• **What you need to do**: Could you filter the data below down to the lines that hold the word "titlebar"?

═════ Information ═════

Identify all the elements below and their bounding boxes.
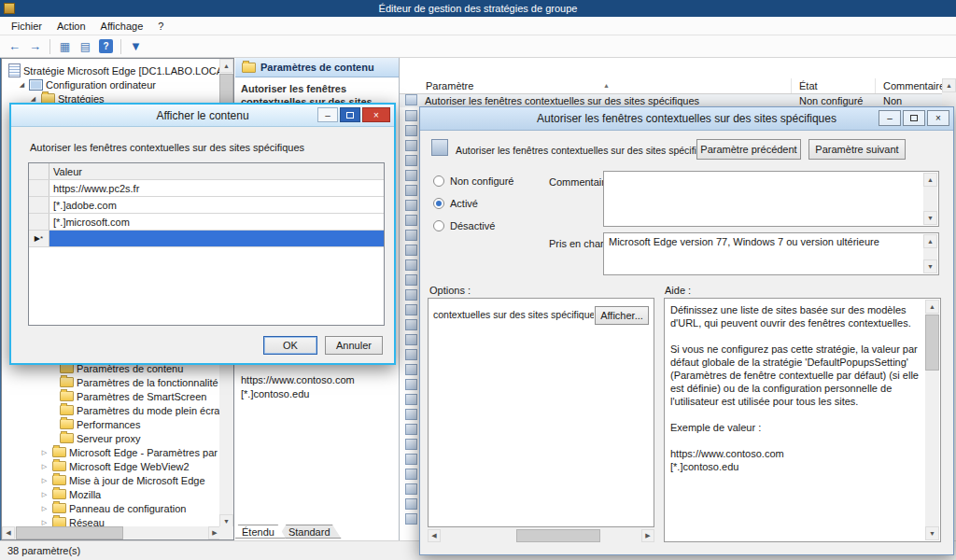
collapsed-icon[interactable]: ▷ xyxy=(39,449,49,456)
comment-textarea[interactable]: ▲ ▼ xyxy=(603,171,939,227)
tree-item-root-gpo[interactable]: Stratégie Microsoft Edge [DC1.LABO.LOCAL… xyxy=(7,63,232,77)
menu-aide[interactable]: ? xyxy=(150,19,171,34)
scrollbar-thumb[interactable] xyxy=(925,315,939,371)
tree-item-edge-webview2[interactable]: ▷ Microsoft Edge WebView2 xyxy=(39,459,190,473)
scrollbar-thumb[interactable] xyxy=(516,529,600,542)
radio-icon[interactable] xyxy=(433,198,444,209)
ok-button[interactable]: OK xyxy=(263,336,317,355)
collapsed-icon[interactable]: ▷ xyxy=(39,519,49,526)
computer-icon xyxy=(29,79,43,91)
policy-setting-icon xyxy=(431,139,448,156)
show-button[interactable]: Afficher... xyxy=(595,306,649,325)
comment-scrollbar[interactable]: ▲ ▼ xyxy=(923,173,937,225)
folder-header: Paramètres de contenu xyxy=(235,58,399,77)
export-list-icon[interactable]: ▤ xyxy=(77,37,94,55)
previous-setting-button[interactable]: Paramètre précédent xyxy=(696,139,801,160)
close-button[interactable]: × xyxy=(927,110,949,126)
scroll-up-icon[interactable]: ▲ xyxy=(923,173,937,187)
collapsed-icon[interactable]: ▷ xyxy=(39,491,49,498)
help-icon[interactable]: ? xyxy=(99,39,113,53)
scroll-down-icon[interactable]: ▼ xyxy=(923,211,937,225)
expanded-icon[interactable]: ◢ xyxy=(17,81,27,89)
tree-item-parametres-smartscreen[interactable]: Paramètres de SmartScreen xyxy=(58,389,206,403)
filter-icon[interactable]: ▼ xyxy=(127,37,145,55)
value-cell[interactable]: [*.]microsoft.com xyxy=(49,214,384,230)
minimize-button[interactable]: – xyxy=(879,110,901,126)
menu-fichier[interactable]: Fichier xyxy=(4,19,49,34)
tree-item-label: Configuration ordinateur xyxy=(43,79,156,91)
radio-desactive[interactable]: Désactivé xyxy=(433,219,495,232)
tree-item-edge-parametres-defaut[interactable]: ▷ Microsoft Edge - Paramètres par défaut xyxy=(39,445,234,459)
tab-etendu[interactable]: Étendu xyxy=(235,525,286,539)
tree-item-performances[interactable]: Performances xyxy=(58,417,140,431)
scroll-right-icon[interactable]: ▶ xyxy=(641,529,654,542)
values-grid: Valeur https://www.pc2s.fr [*.]adobe.com… xyxy=(28,162,385,326)
menu-action[interactable]: Action xyxy=(49,19,93,34)
scroll-down-icon[interactable]: ▼ xyxy=(923,259,937,273)
grid-row[interactable]: [*.]microsoft.com xyxy=(29,214,384,231)
folder-icon xyxy=(52,475,66,485)
supported-on-field[interactable]: Microsoft Edge version 77, Windows 7 ou … xyxy=(603,232,939,275)
tree-item-label: Serveur proxy xyxy=(74,433,140,444)
scroll-up-icon[interactable]: ▲ xyxy=(923,234,937,248)
radio-icon[interactable] xyxy=(433,175,444,187)
dialog-titlebar[interactable]: Autoriser les fenêtres contextuelles sur… xyxy=(420,107,953,131)
value-cell[interactable]: https://www.pc2s.fr xyxy=(49,180,384,196)
maximize-button[interactable] xyxy=(340,107,360,122)
tree-item-parametres-plein-ecran[interactable]: Paramètres du mode plein écran xyxy=(58,403,226,417)
setting-description-excerpt: https://www.contoso.com [*.]contoso.edu xyxy=(241,373,355,401)
tab-standard[interactable]: Standard xyxy=(277,525,342,539)
minimize-button[interactable]: – xyxy=(317,107,338,122)
dialog-titlebar[interactable]: Afficher le contenu – × xyxy=(11,105,394,127)
collapsed-icon[interactable]: ▷ xyxy=(39,463,49,470)
scroll-down-icon[interactable]: ▼ xyxy=(925,526,939,540)
radio-icon[interactable] xyxy=(433,220,444,231)
tree-item-parametres-fonctionnalite[interactable]: Paramètres de la fonctionnalité xyxy=(58,375,218,389)
cancel-button[interactable]: Annuler xyxy=(325,336,383,355)
scrollbar-thumb[interactable] xyxy=(16,526,123,539)
tree-item-mise-a-jour-edge[interactable]: ▷ Mise à jour de Microsoft Edge xyxy=(39,473,205,487)
value-cell[interactable]: [*.]adobe.com xyxy=(49,197,384,213)
tree-item-computer-configuration[interactable]: ◢ Configuration ordinateur xyxy=(17,77,156,91)
minimize-icon: – xyxy=(887,113,893,123)
back-icon[interactable]: ← xyxy=(6,37,23,55)
tree-item-mozilla[interactable]: ▷ Mozilla xyxy=(39,487,101,501)
column-header-parametre[interactable]: Paramètre xyxy=(400,78,792,93)
folder-icon xyxy=(52,489,66,499)
menu-affichage[interactable]: Affichage xyxy=(93,19,151,34)
forward-icon[interactable]: → xyxy=(26,37,44,55)
value-cell-selected[interactable] xyxy=(49,231,384,246)
tree-item-panneau-configuration[interactable]: ▷ Panneau de configuration xyxy=(39,501,186,515)
grid-new-row[interactable]: ▶* xyxy=(29,231,384,247)
close-icon: × xyxy=(935,113,941,123)
supported-scrollbar[interactable]: ▲ ▼ xyxy=(923,234,937,273)
radio-active[interactable]: Activé xyxy=(433,197,478,210)
scrollbar-corner xyxy=(219,526,233,539)
grid-row[interactable]: https://www.pc2s.fr xyxy=(29,180,384,197)
scroll-up-icon[interactable]: ▲ xyxy=(925,300,939,314)
radio-non-configure[interactable]: Non configuré xyxy=(433,175,514,188)
console-tree-icon[interactable]: ▦ xyxy=(56,37,74,55)
maximize-button[interactable] xyxy=(903,110,925,126)
grid-row[interactable]: [*.]adobe.com xyxy=(29,197,384,214)
close-button[interactable]: × xyxy=(362,107,390,122)
help-example-line: [*.]contoso.edu xyxy=(670,460,921,473)
next-setting-button[interactable]: Paramètre suivant xyxy=(808,139,906,160)
setting-row-icon xyxy=(405,469,417,480)
column-header-etat[interactable]: État xyxy=(792,78,876,93)
options-horizontal-scrollbar[interactable]: ◀ ▶ xyxy=(428,529,654,542)
collapsed-icon[interactable]: ▷ xyxy=(39,505,49,512)
grid-header-row: Valeur xyxy=(29,163,384,180)
tree-horizontal-scrollbar[interactable]: ◀ ▶ xyxy=(2,526,221,539)
scroll-left-icon[interactable]: ◀ xyxy=(428,529,441,542)
column-header-valeur[interactable]: Valeur xyxy=(49,163,384,179)
scroll-up-icon[interactable]: ▲ xyxy=(219,59,233,73)
scroll-left-icon[interactable]: ◀ xyxy=(2,526,15,539)
collapsed-icon[interactable]: ▷ xyxy=(39,477,49,484)
settings-list-row[interactable]: Autoriser les fenêtres contextuelles sur… xyxy=(400,94,956,107)
expanded-icon[interactable]: ◢ xyxy=(28,95,38,103)
tree-item-serveur-proxy[interactable]: Serveur proxy xyxy=(58,431,140,445)
tree-item-label: Mise à jour de Microsoft Edge xyxy=(66,475,205,486)
scroll-up-icon[interactable]: ▲ xyxy=(942,78,956,92)
folder-icon xyxy=(52,503,66,513)
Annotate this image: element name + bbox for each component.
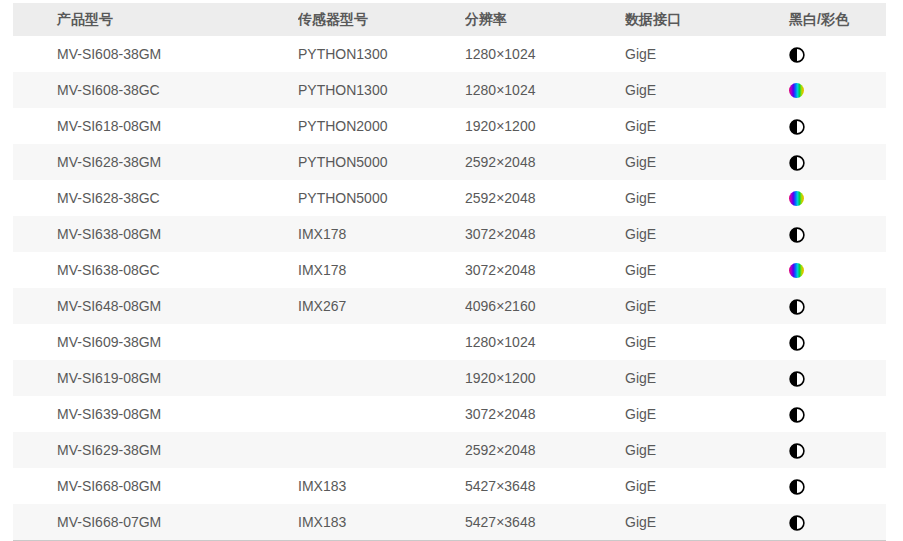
column-header-interface: 数据接口 — [625, 11, 785, 29]
table-row: MV-SI629-38GM2592×2048GigE — [13, 432, 886, 468]
cell-product-model: MV-SI648-08GM — [13, 298, 298, 314]
cell-data-interface: GigE — [625, 442, 785, 458]
cell-resolution: 1280×1024 — [465, 334, 625, 350]
cell-sensor-model: IMX267 — [298, 298, 465, 314]
mono-half-black-circle-icon — [789, 333, 805, 350]
mono-half-black-circle-icon — [789, 297, 805, 314]
cell-chroma — [785, 225, 886, 242]
cell-data-interface: GigE — [625, 334, 785, 350]
table-row: MV-SI609-38GM1280×1024GigE — [13, 324, 886, 360]
table-row: MV-SI618-08GMPYTHON20001920×1200GigE — [13, 108, 886, 144]
cell-sensor-model: IMX183 — [298, 514, 465, 530]
mono-half-black-circle-icon — [789, 441, 805, 458]
cell-chroma — [785, 441, 886, 458]
table-body: MV-SI608-38GMPYTHON13001280×1024GigEMV-S… — [13, 36, 886, 540]
cell-resolution: 1920×1200 — [465, 118, 625, 134]
cell-product-model: MV-SI668-08GM — [13, 478, 298, 494]
mono-half-black-circle-icon — [789, 405, 805, 422]
column-header-sensor: 传感器型号 — [298, 11, 465, 29]
cell-product-model: MV-SI629-38GM — [13, 442, 298, 458]
column-header-chroma: 黑白/彩色 — [785, 11, 886, 29]
table-row: MV-SI608-38GCPYTHON13001280×1024GigE — [13, 72, 886, 108]
column-header-model: 产品型号 — [13, 11, 298, 29]
cell-product-model: MV-SI618-08GM — [13, 118, 298, 134]
cell-sensor-model: PYTHON1300 — [298, 82, 465, 98]
cell-resolution: 5427×3648 — [465, 478, 625, 494]
table-row: MV-SI668-07GMIMX1835427×3648GigE — [13, 504, 886, 540]
cell-resolution: 3072×2048 — [465, 406, 625, 422]
cell-chroma — [785, 513, 886, 530]
cell-data-interface: GigE — [625, 118, 785, 134]
cell-product-model: MV-SI639-08GM — [13, 406, 298, 422]
cell-resolution: 2592×2048 — [465, 190, 625, 206]
cell-chroma — [785, 297, 886, 314]
table-row: MV-SI638-08GMIMX1783072×2048GigE — [13, 216, 886, 252]
cell-data-interface: GigE — [625, 406, 785, 422]
cell-resolution: 3072×2048 — [465, 262, 625, 278]
cell-sensor-model: IMX178 — [298, 226, 465, 242]
table-row: MV-SI628-38GMPYTHON50002592×2048GigE — [13, 144, 886, 180]
mono-half-black-circle-icon — [789, 45, 805, 62]
cell-resolution: 5427×3648 — [465, 514, 625, 530]
cell-data-interface: GigE — [625, 478, 785, 494]
cell-sensor-model: PYTHON2000 — [298, 118, 465, 134]
table-row: MV-SI628-38GCPYTHON50002592×2048GigE — [13, 180, 886, 216]
cell-product-model: MV-SI638-08GM — [13, 226, 298, 242]
cell-product-model: MV-SI628-38GM — [13, 154, 298, 170]
cell-product-model: MV-SI628-38GC — [13, 190, 298, 206]
mono-half-black-circle-icon — [789, 369, 805, 386]
cell-chroma — [785, 45, 886, 62]
cell-resolution: 1920×1200 — [465, 370, 625, 386]
cell-product-model: MV-SI609-38GM — [13, 334, 298, 350]
cell-chroma — [785, 477, 886, 494]
color-spectrum-circle-icon — [789, 83, 804, 98]
table-header-row: 产品型号 传感器型号 分辨率 数据接口 黑白/彩色 — [13, 3, 886, 36]
color-spectrum-circle-icon — [789, 191, 804, 206]
cell-chroma — [785, 83, 886, 98]
cell-sensor-model: PYTHON1300 — [298, 46, 465, 62]
cell-sensor-model: IMX178 — [298, 262, 465, 278]
cell-product-model: MV-SI668-07GM — [13, 514, 298, 530]
cell-chroma — [785, 405, 886, 422]
product-spec-table: 产品型号 传感器型号 分辨率 数据接口 黑白/彩色 MV-SI608-38GMP… — [13, 3, 886, 541]
cell-resolution: 3072×2048 — [465, 226, 625, 242]
cell-data-interface: GigE — [625, 226, 785, 242]
cell-product-model: MV-SI619-08GM — [13, 370, 298, 386]
cell-data-interface: GigE — [625, 262, 785, 278]
column-header-resolution: 分辨率 — [465, 11, 625, 29]
table-row: MV-SI648-08GMIMX2674096×2160GigE — [13, 288, 886, 324]
cell-resolution: 1280×1024 — [465, 82, 625, 98]
cell-sensor-model: IMX183 — [298, 478, 465, 494]
table-row: MV-SI639-08GM3072×2048GigE — [13, 396, 886, 432]
cell-data-interface: GigE — [625, 190, 785, 206]
table-row: MV-SI638-08GCIMX1783072×2048GigE — [13, 252, 886, 288]
cell-data-interface: GigE — [625, 46, 785, 62]
mono-half-black-circle-icon — [789, 477, 805, 494]
cell-resolution: 2592×2048 — [465, 154, 625, 170]
cell-product-model: MV-SI638-08GC — [13, 262, 298, 278]
cell-data-interface: GigE — [625, 298, 785, 314]
cell-chroma — [785, 191, 886, 206]
cell-product-model: MV-SI608-38GC — [13, 82, 298, 98]
table-row: MV-SI608-38GMPYTHON13001280×1024GigE — [13, 36, 886, 72]
cell-chroma — [785, 117, 886, 134]
table-row: MV-SI619-08GM1920×1200GigE — [13, 360, 886, 396]
mono-half-black-circle-icon — [789, 117, 805, 134]
table-row: MV-SI668-08GMIMX1835427×3648GigE — [13, 468, 886, 504]
mono-half-black-circle-icon — [789, 225, 805, 242]
cell-chroma — [785, 263, 886, 278]
mono-half-black-circle-icon — [789, 153, 805, 170]
cell-data-interface: GigE — [625, 154, 785, 170]
cell-resolution: 1280×1024 — [465, 46, 625, 62]
cell-data-interface: GigE — [625, 82, 785, 98]
cell-resolution: 2592×2048 — [465, 442, 625, 458]
cell-sensor-model: PYTHON5000 — [298, 154, 465, 170]
cell-chroma — [785, 153, 886, 170]
cell-resolution: 4096×2160 — [465, 298, 625, 314]
cell-chroma — [785, 333, 886, 350]
cell-data-interface: GigE — [625, 514, 785, 530]
cell-chroma — [785, 369, 886, 386]
mono-half-black-circle-icon — [789, 513, 805, 530]
color-spectrum-circle-icon — [789, 263, 804, 278]
cell-sensor-model: PYTHON5000 — [298, 190, 465, 206]
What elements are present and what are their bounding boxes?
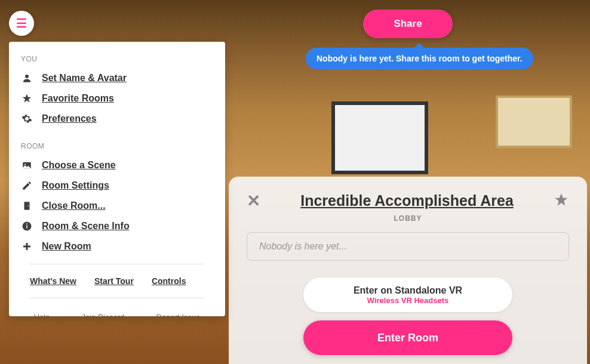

═════

• **Result of this task**:
dialog-titlebar[interactable]: Autoriser les fenêtres contextuelles sur… xyxy=(420,107,953,131)
dialog-titlebar[interactable]: Afficher le contenu – × xyxy=(11,105,394,127)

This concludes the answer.